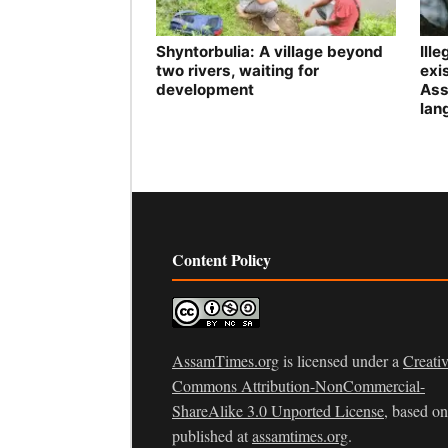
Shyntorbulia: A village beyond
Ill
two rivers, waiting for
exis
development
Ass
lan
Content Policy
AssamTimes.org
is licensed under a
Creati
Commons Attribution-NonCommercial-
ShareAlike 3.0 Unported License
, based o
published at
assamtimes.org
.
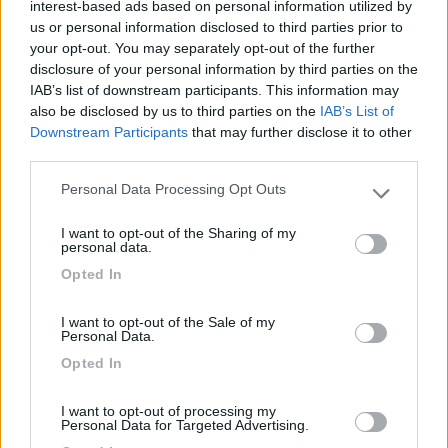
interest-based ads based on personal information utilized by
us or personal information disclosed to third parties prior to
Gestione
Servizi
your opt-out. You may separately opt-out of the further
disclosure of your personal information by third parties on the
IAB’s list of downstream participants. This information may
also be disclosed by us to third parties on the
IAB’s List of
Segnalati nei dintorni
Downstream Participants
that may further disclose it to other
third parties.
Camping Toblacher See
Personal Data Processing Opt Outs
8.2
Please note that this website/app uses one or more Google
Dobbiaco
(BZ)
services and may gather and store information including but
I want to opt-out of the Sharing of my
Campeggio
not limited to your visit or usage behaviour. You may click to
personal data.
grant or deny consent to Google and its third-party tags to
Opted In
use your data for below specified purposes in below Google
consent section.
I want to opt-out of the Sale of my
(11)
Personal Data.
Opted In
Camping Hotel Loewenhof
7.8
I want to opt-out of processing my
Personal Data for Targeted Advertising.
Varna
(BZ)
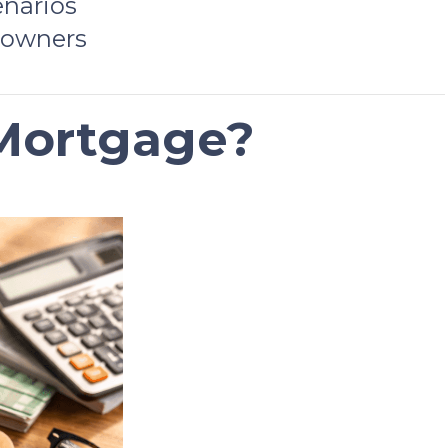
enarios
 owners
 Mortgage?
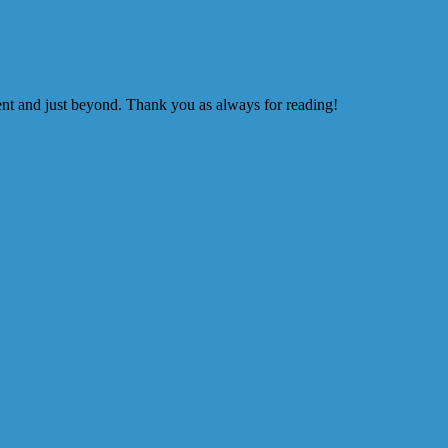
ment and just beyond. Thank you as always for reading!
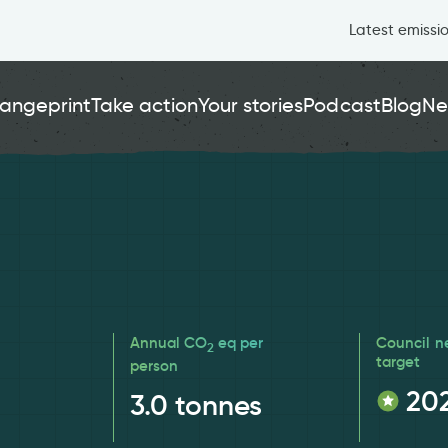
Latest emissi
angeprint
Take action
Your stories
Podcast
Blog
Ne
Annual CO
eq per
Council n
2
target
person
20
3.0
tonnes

=-=-=

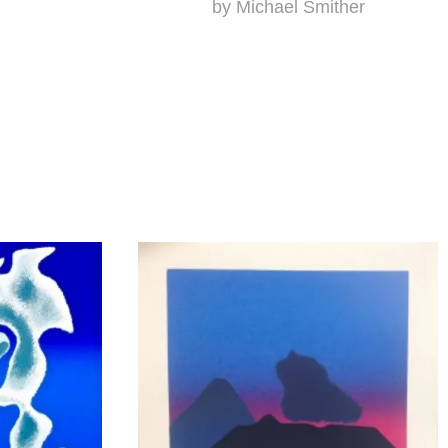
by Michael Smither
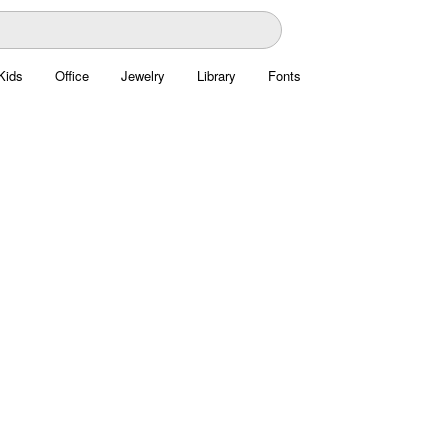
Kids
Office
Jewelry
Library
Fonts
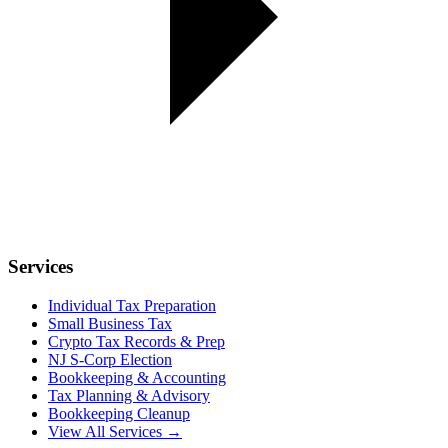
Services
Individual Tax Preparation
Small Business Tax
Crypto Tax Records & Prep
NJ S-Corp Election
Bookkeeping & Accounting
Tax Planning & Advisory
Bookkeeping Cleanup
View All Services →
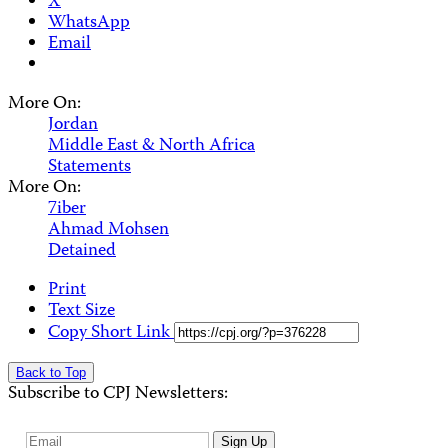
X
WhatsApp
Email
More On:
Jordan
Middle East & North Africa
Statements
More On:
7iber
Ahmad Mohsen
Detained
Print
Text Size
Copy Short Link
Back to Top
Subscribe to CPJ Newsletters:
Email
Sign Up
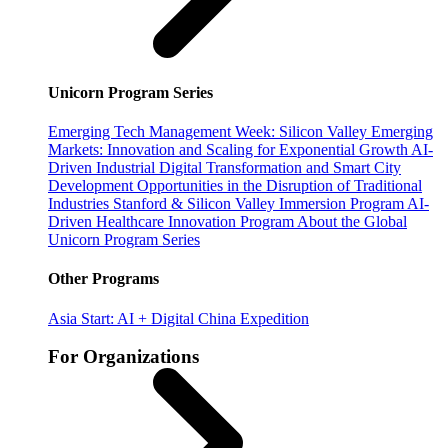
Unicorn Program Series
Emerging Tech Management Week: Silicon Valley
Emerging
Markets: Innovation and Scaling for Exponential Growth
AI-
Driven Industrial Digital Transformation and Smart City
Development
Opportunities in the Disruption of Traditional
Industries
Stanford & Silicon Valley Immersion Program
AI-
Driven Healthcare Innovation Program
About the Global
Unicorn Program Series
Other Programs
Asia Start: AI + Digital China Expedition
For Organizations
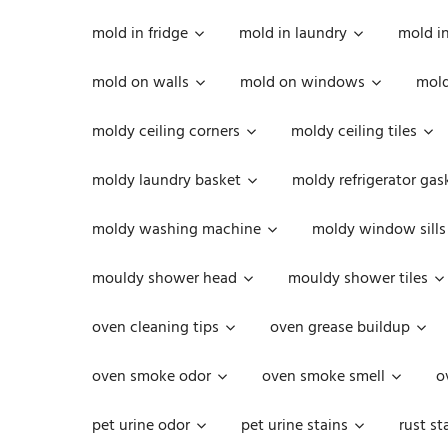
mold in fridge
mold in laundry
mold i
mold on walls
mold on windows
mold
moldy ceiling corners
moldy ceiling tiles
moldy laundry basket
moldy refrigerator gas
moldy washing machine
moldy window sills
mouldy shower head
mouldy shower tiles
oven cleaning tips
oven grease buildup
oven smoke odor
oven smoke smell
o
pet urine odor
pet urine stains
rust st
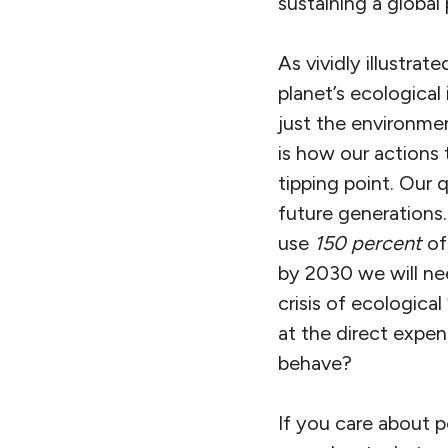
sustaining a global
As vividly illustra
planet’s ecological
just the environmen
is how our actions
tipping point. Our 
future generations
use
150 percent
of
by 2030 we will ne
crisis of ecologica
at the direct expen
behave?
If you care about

=-=-=

▶ Action item: Within the material above, only the stretch from the line holding "Other Programs" through the line holding "If you care about" is to be restated exactly. Pictures are dropped.

▶ Exercise output:
Other Programs
Asia Start: AI + Digital China Expedition
For Organizations
mold in fridge
mold in laundry
mold i
mold on walls
mold on windows
mold
moldy ceiling corners
moldy ceiling tiles
moldy laundry basket
moldy refrigerator gas
moldy washing machine
moldy window sills
mouldy shower head
mouldy shower tiles
oven cleaning tips
oven grease buildup
oven smoke odor
oven smoke smell
o
pet urine odor
pet urine stains
rust st
sustaining a global
As vividly illustra
planet’s ecological
just the environmen
is how our actions
tipping point. Our 
future generations
use
150 percent
of
by 2030 we will ne
crisis of ecologica
at the direct expen
behave?
If you care about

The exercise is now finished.